Probably the hardest part of it all is monetizing all of this. If you have good content and good traffic you can make good money, but it all comes at a cost and that cost could be on your own freedom. Most recently the EU court of justice ruled that linking is not a crime for as long as you’re not monetizing it and just as I said previously, to a researcher it’s all about following the money trail.
Using public ad networks is out of the plan simply because networks such as AdSense will either reject your application or suspend your account as soon as they find out what you’re trying to do.

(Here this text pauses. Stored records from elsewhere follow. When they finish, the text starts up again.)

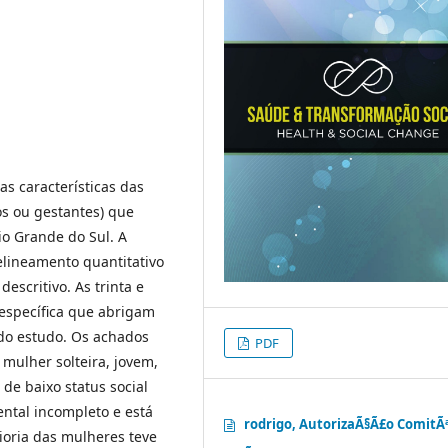
s características das
s ou gestantes) que
o Grande do Sul. A
elineamento quantitativo
descritivo. As trinta e
específica que abrigam
do estudo. Os achados
PDF
 mulher solteira, jovem,
 de baixo status social
ntal incompleto e está
rodrigo, AutorizaÃ§Ã£o ComitÃ
ioria das mulheres teve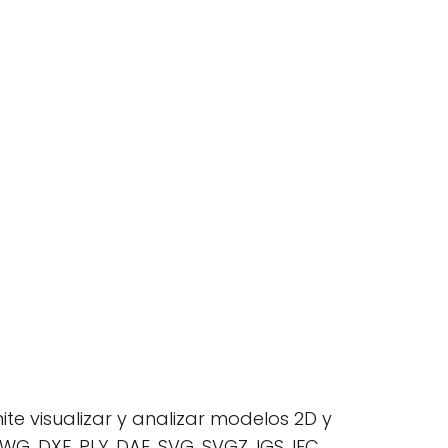
te visualizar y analizar modelos 2D y
 DXF, PLY, DAE, SVG, SVGZ, IGS, IFC,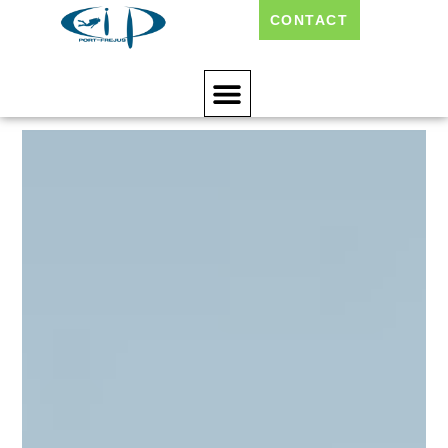
CONTACT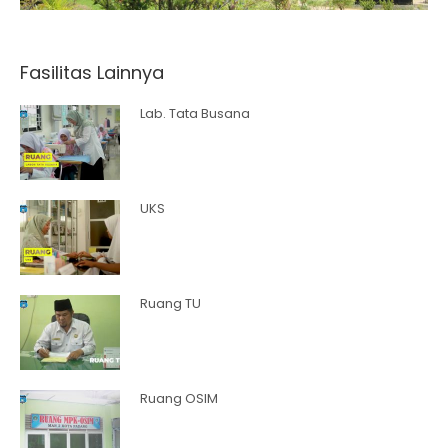
Fasilitas Lainnya
Lab. Tata Busana
UKS
Ruang TU
Ruang OSIM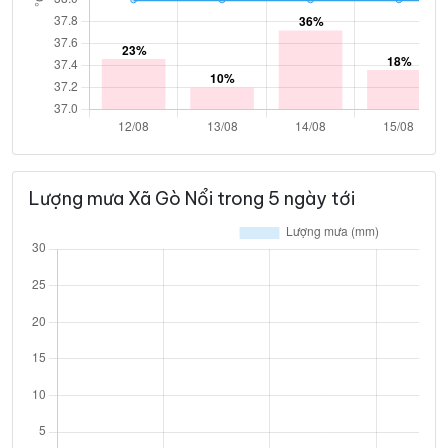
Lượng mưa Xã Gò Nổi trong 5 ngày tới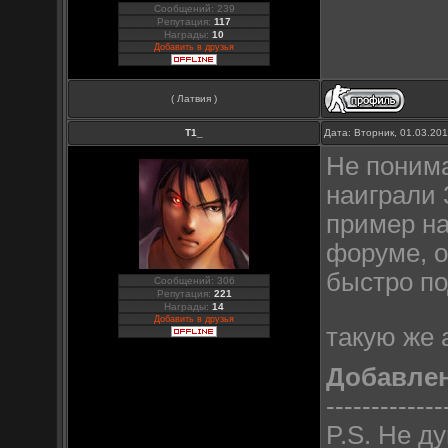
Сообщений: 239
Репутация:
117
Награды:
10
Добавить в друзья
( Латвия )
Т1_
Дата: Вторник, 01.03.20
Не понима
наиграли 
пример на
форуме, о
быстро по
Сообщений: 306
Репутация:
221
Награды:
14
Добавить в друзья
такую же 
Добавле
-------------
P.S. Не д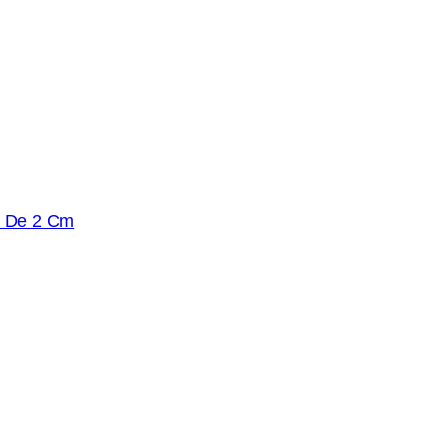
tz De 2 Cm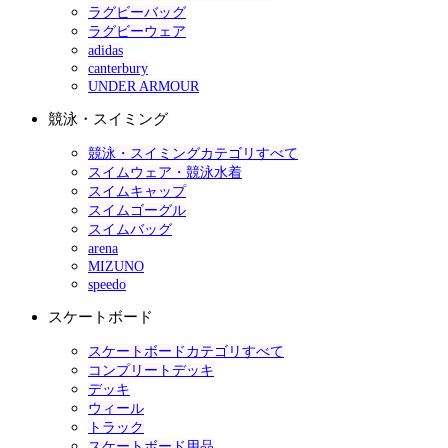
ラグビーバッグ
ラグビーウェア
adidas
canterbury
UNDER ARMOUR
競泳・スイミング
競泳・スイミングカテゴリすべて
スイムウェア・競泳水着
スイムキャップ
スイムゴーグル
スイムバッグ
arena
MIZUNO
speedo
スケートボード
スケートボードカテゴリすべて
コンプリートデッキ
デッキ
ウィール
トラック
スケートボード用品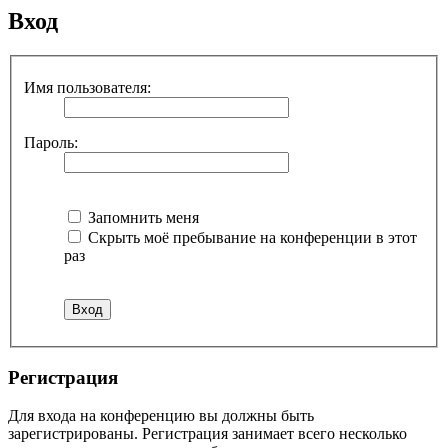
Вход
Имя пользователя:
Пароль:
Запомнить меня
Скрыть моё пребывание на конференции в этот
раз
Регистрация
Для входа на конференцию вы должны быть
зарегистрированы. Регистрация занимает всего несколько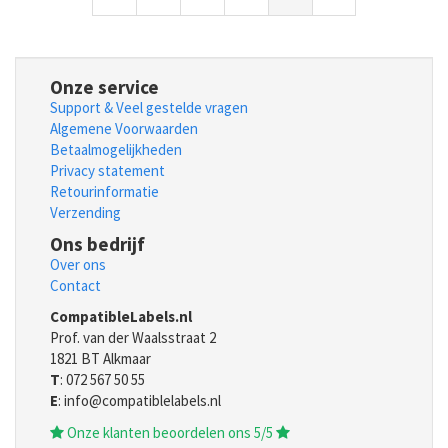
Onze service
Support & Veel gestelde vragen
Algemene Voorwaarden
Betaalmogelijkheden
Privacy statement
Retourinformatie
Verzending
Ons bedrijf
Over ons
Contact
CompatibleLabels.nl
Prof. van der Waalsstraat 2
1821 BT Alkmaar
T
: 072 567 50 55
E
: info@compatiblelabels.nl
Onze klanten beoordelen ons 5/5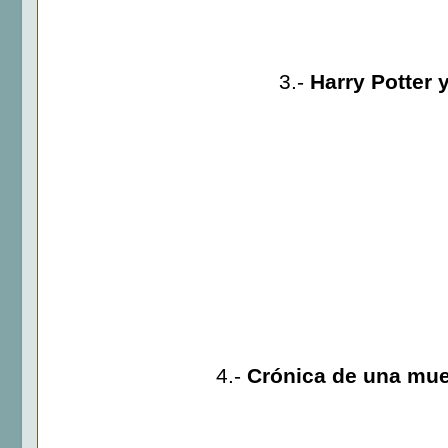
3.-
Harry Potter 
4.-
Crónica de una mue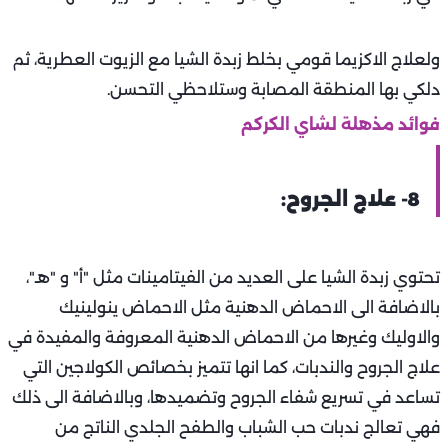
ولعلاج الاكزيما قومي بخلط زبدة الشيا مع الزيوت العطرية، ثم
دلكي بها المنطقة المصابة وستلاحظي التحسن.
فوائد مذهلة لشاي الكركم
8- علاج الجروح:
تحتوي زبدة الشيا على العديد من الفيتامينات مثل "أ" و "هـ"،
بالاضافة الى الاحماض الدهنية مثل الاحماض ينولينيك
والاوليك وغيرها من الاحماض الدهنية المعروفة والمفيدة في
علاج الجروح والندبات، كما انها تتميز بخصائص الكولاجين التي
تساعد في تسريع شفاء الجروح وتضميدها، وبالاضافة الى ذلك
فهي تعالج ندبات حب الشباب والطفح الجلدي الناتج من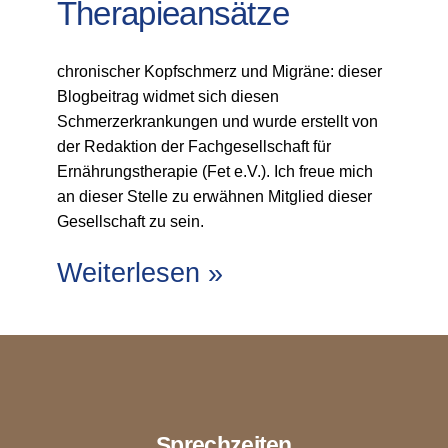
Therapieansätze
chronischer Kopfschmerz und Migräne: dieser
Blogbeitrag widmet sich diesen
Schmerzerkrankungen und wurde erstellt von
der Redaktion der Fachgesellschaft für
Ernährungstherapie (Fet e.V.). Ich freue mich
an dieser Stelle zu erwähnen Mitglied dieser
Gesellschaft zu sein.
Weiterlesen »
Sprechzeiten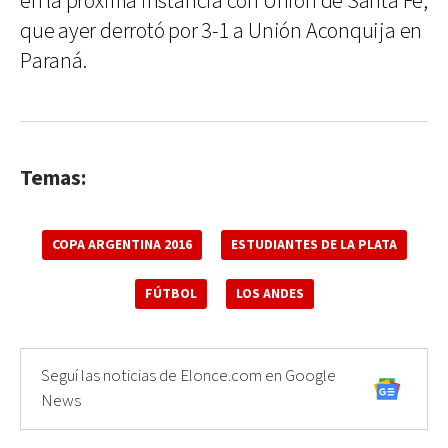
en la próxima instancia con Unión de Santa Fe,
que ayer derrotó por 3-1 a Unión Aconquija en
Paraná.
Temas:
COPA ARGENTINA 2016
ESTUDIANTES DE LA PLATA
FÚTBOL
LOS ANDES
Seguí las noticias de Elonce.com en Google
News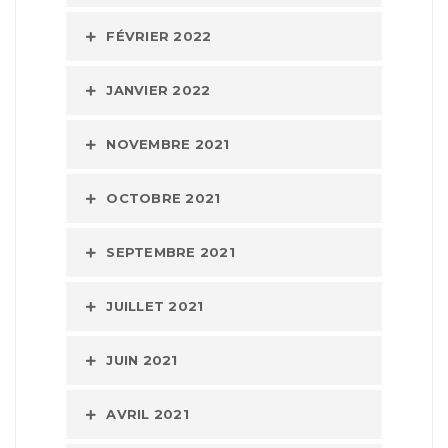
FÉVRIER 2022
JANVIER 2022
NOVEMBRE 2021
OCTOBRE 2021
SEPTEMBRE 2021
JUILLET 2021
JUIN 2021
AVRIL 2021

Warez friendly networks such as Exoclick might seem like a good choice, but on the long run they can prove risky too simply because they could easily disclose your details.
Therefore the best solution would be to setup your own URL shortener in order to cloak affiliate links and to use a system like Revive Adserver to serve your own affiliate ads. You should always use ads uploaded to the server which have their links cloaked and avoid at all costs the use of embedded ads.
The actual costs
Following the analysis above I will try to conclude strictly upon the costs involved into rolling out something like this. As you probably see from the input above the plan is nearly bulletproof and does not match any of the script kiddy plans that are actually used by the vast majority of streaming site owners.
- VPN service – at least $50/year
- Domain name + whois privacy – maximum $15/year
- 5 dedicated servers – $1500/year (considering low-profile hardware that costs no more than $25/month)
- WordPress theme – $80 one time (based upon the average of the best themes on the market so far)
- Server used for intermediate download/upload activities – $168/year (considering a 4TB storage server with 32TB bandwidth)
Considering that you know what you’re doing, technically speaking and you know how to properly optimize and promote the site in order to get things rolling the right way you’d need to invest at least $1800 into such a project, money with which you could just as well start a legitimate business.
Time wise such a project is even more costlier and not worth the hassle unless of course you’re into making big bucks on the long run and willing to risk a lot for it.
NOTE: The scope of this article is to act as a proof of concept for educational purposes only and the author intention isn’t to encourage or endorse illegal activities in any way, but actually to provide a plausible scenario of the reality behind illegal streaming websites.